Natürlich kann sich das Denken auf verschiedenen Ebenen bewegen und tut es auch. Es gibt dumme und tiefe, edle und niedrige Gedanken, die dem Inhalt nach grundverschieden, aber als Gedanken dennoch gleichen Wesens sind. Der gedachte Gott ist und bleibt ein Gott des Verstandes und des Wortes. Der Gedanke an Gott ist nicht Gott selbst, sondern nur eine Reaktion der Erinnerung. Erinnerung hat ein langes Leben und erweckt darum leicht den Anschein von Tiefe, dennoch kann sie ihrer ganzen Natur nach unmöglich Tiefgang besitzen. Darum reicht auch ihre Reaktion, das Denken, nicht in die Tiefe, es kann unmöglich mehr sein als es ist. Das Denken kann sich überbewerten, aber es bleibt darum doch Denken. Wenn sich der Verstand in dieser Absicht mit der Erhöhung seines eigenen Vorstellungsbildes befasst, dann gelangt er damit doch nicht über den Bereich des Denkens hinaus, sondern befleißigt sich nur einer neuen Rolle, einer neuen Pose. Unter ihrem Deckmantel bleibt er, was er von Anfang an war – Gedanke.

»Kann man die dem Denken gezogenen Grenzen nicht doch auf irgendeine Weise überschreiten?«

Darauf kommt es doch nicht an, und außerdem ist es unmöglich. Wir können nicht über das Denken hinaus, denn jener ›man‹, von dem Sie sprechen, der Urheber des Bemühens, ist ja selbst nur ein Denkergebnis. Wenn wir das Wesen des Denkvorgangs entschleiern oder, mit anderen Worten, uns selbst erkennen, dann macht die Wahrheit dessen, was ist, den Illusionen des Denkens ein Ende. Die Wahrheit dessen, was ist, ist weder in alten noch in neuen Büchern zu finden; was Sie dort finden, ist nur das Wort, aber nicht die Wahrheit.
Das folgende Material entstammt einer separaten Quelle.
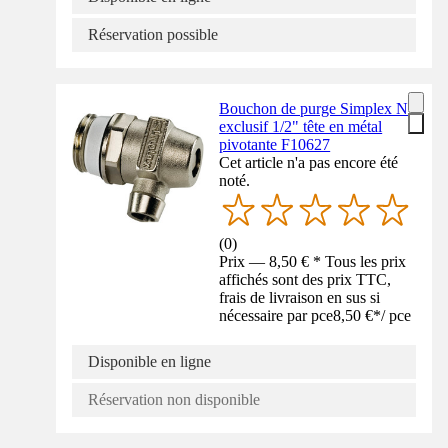
Réservation possible
Bouchon de purge Simplex N
exclusif 1/2" tête en métal
pivotante F10627
Cet article n'a pas encore été
noté.
(
0
)
Prix — 8,50 € * Tous les prix
affichés sont des prix TTC,
frais de livraison en sus si
nécessaire par pce
8,50 €
*
/
pce
Disponible en ligne
Réservation non disponible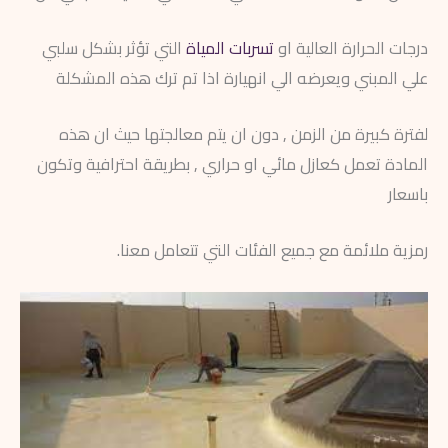
درجات الحرارة العالية او
تسربات المياة
التي تؤثر بشكل سلبي
علي المبني ويعرضه الي انهيارة اذا تم ترك هذه المشكلة
لفترة كبيرة من الزمن , دون ان يتم معالجتها حيث ان هذه
المادة تعمل كعازل مائي او حراري , بطريقة احترافية وتكون
باسعار
رمزية ملائمة مع جميع الفئات التي تتعامل معنا.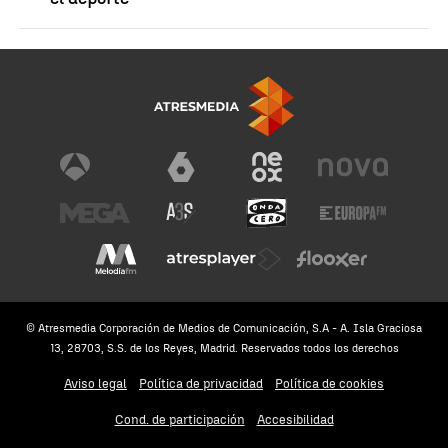
© Atresmedia Corporación de Medios de Comunicación, S.A - A. Isla Graciosa
13, 28703, S.S. de los Reyes, Madrid. Reservados todos los derechos
Aviso legal
Política de privacidad
Política de cookies
Cond. de participación
Accesibilidad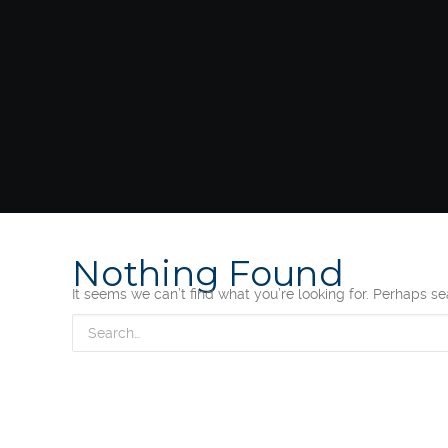
Nothing Found
It seems we can’t find what you’re looking for. Perhaps s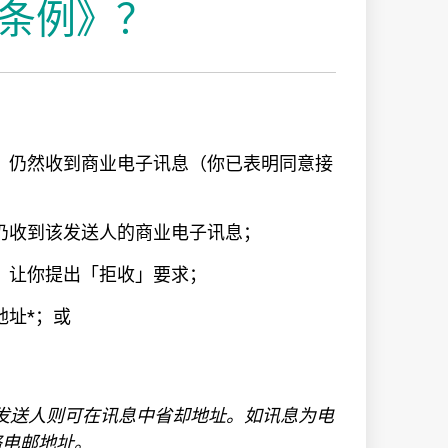
条例》？
：
，仍然收到商业电子讯息（你已表明同意接
仍收到该发送人的商业电子讯息；
，让你提出「拒收」要求；
地址*；或
发送人则可在讯息中省却地址。如讯息为电
络电邮地址。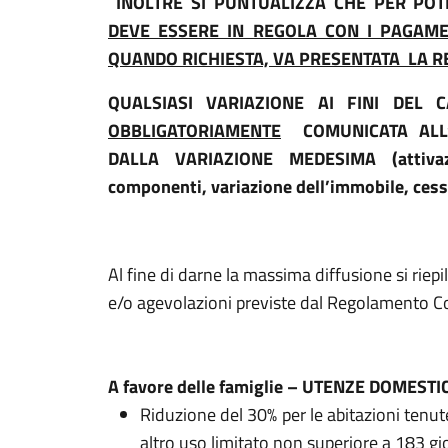
INOLTRE SI PUNTUALIZZA CHE PER PO
DEVE ESSERE IN REGOLA CON I PAGAMEN
QUANDO RICHIESTA, VA PRESENTATA LA 
QUALSIASI VARIAZIONE AI FINI DEL 
OBBLIGATORIAMENTE
COMUNICATA ALL’
DALLA VARIAZIONE MEDESIMA (attivaz
componenti, variazione dell’immobile, cess
Al fine di darne la massima diffusione si riepi
e/o agevolazioni previste dal Regolamento C
A favore delle famiglie – UTENZE DOMESTI
Riduzione del 30% per le abitazioni tenut
altro uso limitato non superiore a 183 gio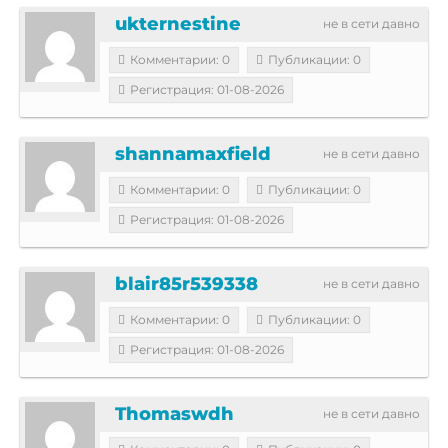
ukternestine
не в сети давно
Комментарии: 0
Публикации: 0
Регистрация: 01-08-2026
shannamaxfield
не в сети давно
Комментарии: 0
Публикации: 0
Регистрация: 01-08-2026
blair85r539338
не в сети давно
Комментарии: 0
Публикации: 0
Регистрация: 01-08-2026
Thomaswdh
не в сети давно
»Wie muss man es also anstellen, um die Wahrheit zu finden?«

Man kann sie nicht finden. Alle Bemühung, die Wahrheit zu finden, führt nur an ein selbst gestecktes Ziel, und dieses Ziel ist nicht die Wahrheit. Die Wahrheit ist kein Ergebnis, jedes Ergebnis zeugt nämlich nur eine Weiterführung des Denkens durch Ausweitung oder Bildung neuer Vorstellungen. Die Wahrheit ist jedoch etwas Endgültiges, daher kann sie uns nur erfüllen, wenn alles Denken ein Ende hat. Es ist unmöglich, dem Denken durch Zwang, durch Zucht oder irgendeine andere Form des Widerstandes ein Ende zu machen. Die Fesseln des Denkens fallen wie von selbst, wenn wir aufgeschlossen der Geschichte lauschen, die uns das, was ist, zu erzählen weiß. Nur die Wahrheit selbst vermag uns zu befreien, nicht unser eigenes Streben nach Freiheit.